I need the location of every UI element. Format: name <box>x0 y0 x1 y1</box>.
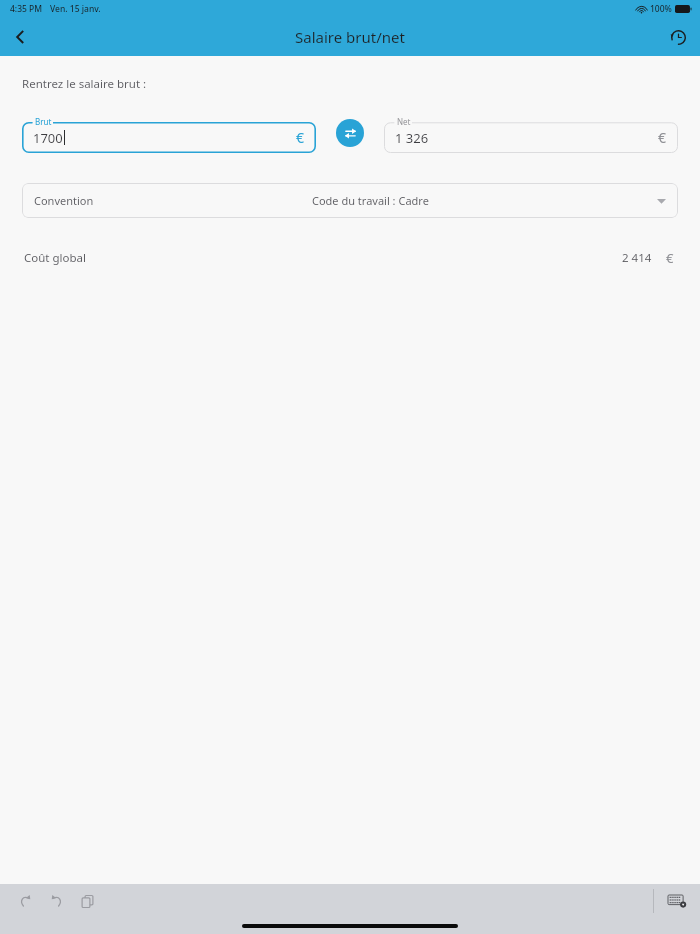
staticText: Rentrez le salaire brut : <box>22 76 147 92</box>
button[interactable]: Net <box>384 113 678 153</box>
button[interactable]: Convention <box>22 183 678 218</box>
button[interactable]: Undo <box>12 888 38 914</box>
staticText: 1700 <box>33 129 63 147</box>
staticText: Coût global <box>24 250 86 266</box>
button[interactable]: Brut <box>22 113 316 153</box>
staticText: 2 414 <box>622 250 652 266</box>
button[interactable]: Hide keyboard <box>664 888 690 914</box>
staticText: Salaire brut/net <box>295 27 405 47</box>
staticText: Brut <box>35 116 52 127</box>
button[interactable]: Paste <box>74 888 100 914</box>
button[interactable]: History <box>656 18 700 56</box>
staticText: Code du travail : Cadre <box>312 193 429 208</box>
staticText: Convention <box>34 193 94 208</box>
staticText: 4:35 PM <box>10 3 43 15</box>
staticText: 1 326 <box>395 129 429 147</box>
button[interactable]: Swap brut and net <box>336 119 364 147</box>
button[interactable]: Back <box>0 18 40 56</box>
staticText: 100% <box>650 3 672 15</box>
button[interactable]: Redo <box>43 888 69 914</box>
staticText: € <box>666 249 674 267</box>
staticText: Net <box>397 116 411 127</box>
staticText: € <box>658 128 667 147</box>
staticText: Ven. 15 janv. <box>50 3 101 15</box>
staticText: € <box>296 128 305 147</box>
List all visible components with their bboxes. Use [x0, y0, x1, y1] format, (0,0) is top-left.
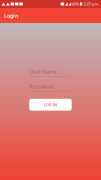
staticText: Password — [29, 83, 53, 90]
staticText: Login — [4, 12, 18, 19]
button[interactable]: User Name — [29, 67, 72, 77]
staticText: 60% — [72, 1, 79, 7]
button[interactable]: LOG IN — [29, 99, 72, 111]
staticText: LOG IN — [44, 102, 57, 107]
staticText: User Name — [29, 68, 57, 75]
button[interactable]: Password — [29, 82, 72, 92]
staticText: 3:27 a.m. — [84, 1, 100, 7]
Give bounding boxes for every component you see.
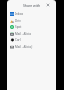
- staticText: Mail - Alicia J: [15, 45, 33, 49]
- button[interactable]: Carl: [7, 36, 56, 43]
- staticText: Carl: [15, 38, 21, 42]
- staticText: Spot: [15, 25, 22, 29]
- button[interactable]: Inbox: [7, 10, 56, 17]
- button[interactable]: Mail - Alicia J: [7, 43, 56, 50]
- button[interactable]: Mail - Alicia: [7, 30, 56, 37]
- button[interactable]: Spot: [7, 23, 56, 30]
- button[interactable]: Driv: [7, 17, 56, 24]
- staticText: Driv: [15, 19, 21, 23]
- button[interactable]: Close: [45, 2, 51, 8]
- staticText: Inbox: [15, 12, 24, 16]
- staticText: Share with: [23, 3, 41, 8]
- staticText: Mail - Alicia: [15, 32, 31, 36]
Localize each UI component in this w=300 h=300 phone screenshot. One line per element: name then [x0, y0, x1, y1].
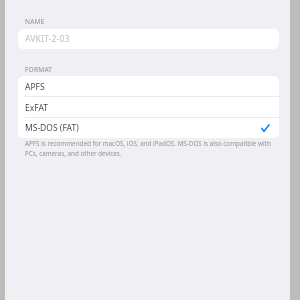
button[interactable]: ExFAT [18, 97, 279, 118]
button[interactable]: MS-DOS (FAT) [18, 118, 279, 138]
button[interactable]: Volume name text field [18, 29, 279, 49]
staticText: FORMAT [25, 65, 53, 74]
staticText: APFS [25, 81, 45, 93]
staticText: ExFAT [25, 102, 49, 114]
staticText: AVKIT-2-03 [25, 33, 70, 45]
staticText: APFS is recommended for macOS, iOS, and … [25, 139, 273, 158]
staticText: MS-DOS (FAT) [25, 122, 79, 134]
other: Selected [261, 124, 270, 132]
button[interactable]: APFS [18, 76, 279, 97]
staticText: NAME [25, 17, 45, 26]
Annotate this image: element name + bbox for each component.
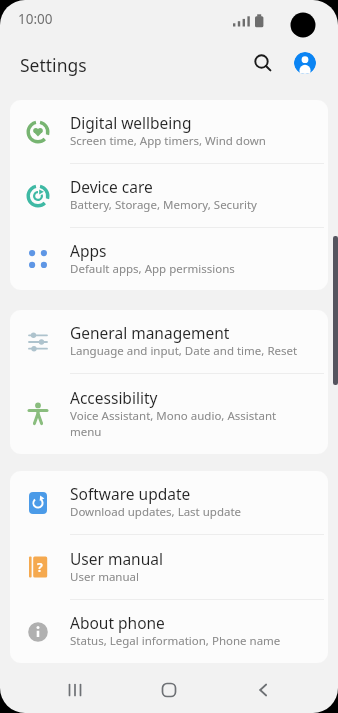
button[interactable] bbox=[134, 667, 204, 713]
staticText: User manual bbox=[70, 569, 139, 585]
staticText: Download updates, Last update bbox=[70, 504, 242, 520]
staticText: Apps bbox=[70, 240, 107, 261]
staticText: Default apps, App permissions bbox=[70, 261, 235, 277]
button[interactable]: Apps bbox=[10, 228, 328, 290]
button[interactable]: ? bbox=[10, 535, 328, 599]
button[interactable] bbox=[294, 52, 316, 74]
staticText: About phone bbox=[70, 612, 165, 633]
staticText: General management bbox=[70, 322, 230, 343]
button[interactable]: Digital wellbeing bbox=[10, 100, 328, 163]
button[interactable] bbox=[228, 667, 298, 713]
staticText: ? bbox=[37, 559, 43, 575]
staticText: Status, Legal information, Phone name bbox=[70, 633, 281, 649]
button[interactable] bbox=[40, 667, 110, 713]
staticText: Device care bbox=[70, 176, 153, 197]
button[interactable]: Accessibility bbox=[10, 374, 328, 454]
button[interactable]: Software update bbox=[10, 471, 328, 534]
staticText: Voice Assistant, Mono audio, Assistant m… bbox=[70, 408, 277, 439]
button[interactable]: About phone bbox=[10, 600, 328, 663]
staticText: User manual bbox=[70, 548, 163, 569]
button[interactable]: General management bbox=[10, 310, 328, 373]
staticText: Software update bbox=[70, 483, 191, 504]
staticText: 10:00 bbox=[18, 10, 53, 28]
button[interactable]: Device care bbox=[10, 164, 328, 227]
staticText: Language and input, Date and time, Reset bbox=[70, 343, 298, 359]
staticText: Battery, Storage, Memory, Security bbox=[70, 197, 257, 213]
staticText: Accessibility bbox=[70, 387, 158, 408]
staticText: Screen time, App timers, Wind down bbox=[70, 133, 266, 149]
staticText: Digital wellbeing bbox=[70, 112, 192, 133]
staticText: Settings bbox=[20, 53, 87, 77]
button[interactable] bbox=[251, 51, 275, 75]
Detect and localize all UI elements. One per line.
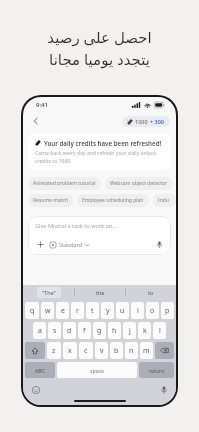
staticText: Resume match xyxy=(33,197,68,204)
button[interactable]: Animated problem tutorial xyxy=(28,177,101,190)
button[interactable]: u xyxy=(116,302,129,319)
button[interactable]: Dictation xyxy=(158,384,169,395)
button[interactable]: t xyxy=(86,302,99,319)
button[interactable]: Employee scheduling plan xyxy=(77,194,149,207)
staticText: Standard xyxy=(59,241,83,248)
staticText: d xyxy=(67,326,72,336)
button[interactable]: Add attachment xyxy=(35,239,45,249)
staticText: h xyxy=(112,326,117,336)
button[interactable]: b xyxy=(110,342,123,359)
button[interactable]: j xyxy=(123,322,136,339)
button[interactable]: z xyxy=(47,342,61,359)
staticText: + 300 xyxy=(150,118,165,125)
button[interactable]: Give Mistral a task to work on… xyxy=(28,216,171,255)
button[interactable]: Standard xyxy=(50,241,89,248)
staticText: l xyxy=(159,326,161,336)
staticText: b xyxy=(114,346,119,356)
staticText: u xyxy=(120,306,125,316)
staticText: s xyxy=(53,326,57,336)
staticText: Animated problem tutorial xyxy=(33,180,96,187)
staticText: يتجدد يوميا مجانا xyxy=(49,49,150,69)
staticText: c xyxy=(84,346,88,356)
button[interactable]: e xyxy=(56,302,69,319)
staticText: v xyxy=(100,346,104,356)
button[interactable]: space xyxy=(57,362,137,378)
button[interactable]: h xyxy=(108,322,121,339)
staticText: j xyxy=(129,326,131,336)
button[interactable]: Your daily credits have been refreshed! xyxy=(28,133,171,170)
button[interactable]: f xyxy=(78,322,91,339)
button[interactable]: ABC xyxy=(25,362,55,378)
button[interactable]: return xyxy=(139,362,174,378)
button[interactable]: n xyxy=(125,342,138,359)
staticText: space xyxy=(90,367,105,374)
staticText: return xyxy=(149,367,165,374)
button[interactable]: Emoji xyxy=(30,384,41,395)
button[interactable]: i xyxy=(131,302,144,319)
button[interactable]: r xyxy=(71,302,84,319)
button[interactable]: k xyxy=(138,322,151,339)
button[interactable]: Indust xyxy=(153,194,176,207)
staticText: Your daily credits have been refreshed! xyxy=(44,139,162,147)
button[interactable]: Backspace xyxy=(155,342,174,359)
staticText: z xyxy=(52,346,56,356)
staticText: Give Mistral a task to work on… xyxy=(35,222,117,230)
button[interactable]: w xyxy=(41,302,54,319)
button[interactable]: q xyxy=(25,302,39,319)
staticText: p xyxy=(165,306,170,316)
staticText: r xyxy=(76,306,79,316)
staticText: "The" xyxy=(42,289,56,296)
button[interactable]: 1000 xyxy=(122,116,170,127)
button[interactable]: Back xyxy=(29,114,43,128)
staticText: m xyxy=(143,346,150,356)
button[interactable]: c xyxy=(79,342,93,359)
button[interactable]: x xyxy=(63,342,77,359)
staticText: n xyxy=(129,346,134,356)
staticText: y xyxy=(106,306,110,316)
staticText: 1000 xyxy=(135,118,148,125)
button[interactable]: to xyxy=(126,285,176,300)
staticText: w xyxy=(45,306,51,316)
button[interactable]: a xyxy=(33,322,46,339)
staticText: q xyxy=(30,306,35,316)
staticText: Employee scheduling plan xyxy=(82,197,144,204)
staticText: i xyxy=(137,306,139,316)
button[interactable]: g xyxy=(93,322,106,339)
button[interactable]: l xyxy=(153,322,166,339)
staticText: a xyxy=(38,326,42,336)
staticText: Webcam object detector xyxy=(110,180,168,187)
button[interactable]: o xyxy=(146,302,159,319)
staticText: to xyxy=(148,289,154,296)
staticText: Come back every day and refresh your dai… xyxy=(35,150,164,164)
button[interactable]: y xyxy=(101,302,114,319)
staticText: x xyxy=(68,346,72,356)
button[interactable]: Resume match xyxy=(28,194,73,207)
button[interactable]: p xyxy=(161,302,174,319)
staticText: احصل على رصيد xyxy=(47,27,152,47)
staticText: Indust xyxy=(158,197,171,204)
staticText: e xyxy=(61,306,65,316)
staticText: 9:41 xyxy=(36,101,48,109)
staticText: t xyxy=(91,306,94,316)
staticText: g xyxy=(97,326,102,336)
staticText: f xyxy=(83,326,86,336)
staticText: ABC xyxy=(35,367,45,374)
button[interactable]: "The" xyxy=(23,285,74,300)
button[interactable]: the xyxy=(75,285,125,300)
staticText: the xyxy=(96,289,105,296)
button[interactable]: Shift xyxy=(25,342,45,359)
button[interactable]: Voice input xyxy=(154,239,164,249)
staticText: k xyxy=(143,326,147,336)
button[interactable]: m xyxy=(140,342,153,359)
button[interactable]: s xyxy=(48,322,61,339)
button[interactable]: d xyxy=(63,322,76,339)
button[interactable]: v xyxy=(95,342,108,359)
staticText: o xyxy=(150,306,155,316)
button[interactable]: Webcam object detector xyxy=(105,177,173,190)
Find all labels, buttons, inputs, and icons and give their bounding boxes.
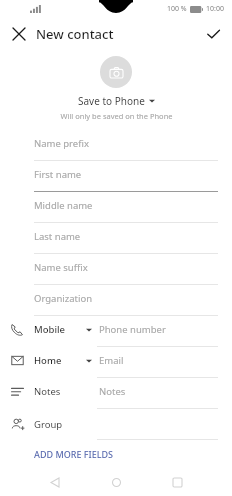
- button[interactable]: Save to Phone: [75, 93, 158, 109]
- staticText: Home: [34, 354, 62, 367]
- staticText: New contact: [36, 25, 114, 43]
- staticText: Phone number: [99, 323, 166, 336]
- staticText: Notes: [99, 385, 126, 398]
- button[interactable]: Close: [6, 21, 32, 47]
- staticText: Last name: [34, 230, 81, 243]
- button[interactable]: Group: [0, 409, 232, 440]
- staticText: Will only be saved on the Phone: [60, 111, 173, 121]
- staticText: 100 %: [167, 4, 187, 14]
- button[interactable]: ADD MORE FIELDS: [0, 440, 232, 468]
- staticText: Name prefix: [34, 137, 89, 150]
- button[interactable]: Name prefix: [0, 130, 232, 161]
- button[interactable]: Organization: [0, 285, 232, 316]
- button[interactable]: Add photo: [100, 56, 132, 88]
- staticText: Name suffix: [34, 261, 88, 274]
- staticText: Mobile: [34, 323, 65, 336]
- button[interactable]: Save: [200, 21, 226, 47]
- button[interactable]: Middle name: [0, 192, 232, 223]
- button[interactable]: First name: [0, 161, 232, 192]
- staticText: ADD MORE FIELDS: [34, 448, 114, 460]
- button[interactable]: Name suffix: [0, 254, 232, 285]
- button[interactable]: Last name: [0, 223, 232, 254]
- button[interactable]: Home: [105, 471, 127, 493]
- staticText: 10:00: [206, 4, 224, 14]
- staticText: Middle name: [34, 199, 93, 212]
- staticText: Save to Phone: [78, 94, 145, 108]
- staticText: Organization: [34, 292, 93, 305]
- staticText: Group: [34, 418, 63, 431]
- button[interactable]: Home: [0, 347, 232, 378]
- staticText: Notes: [34, 385, 61, 398]
- staticText: First name: [34, 168, 82, 181]
- button[interactable]: Notes: [0, 378, 232, 409]
- button[interactable]: Mobile: [0, 316, 232, 347]
- staticText: Email: [99, 354, 124, 367]
- button[interactable]: Back: [44, 471, 66, 493]
- button[interactable]: Recents: [166, 471, 188, 493]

┄┄┄┄┄┄

### [Task requirements]
Answer with a number only. How many lines in the records include the word "Animated"?

### [The answer]
2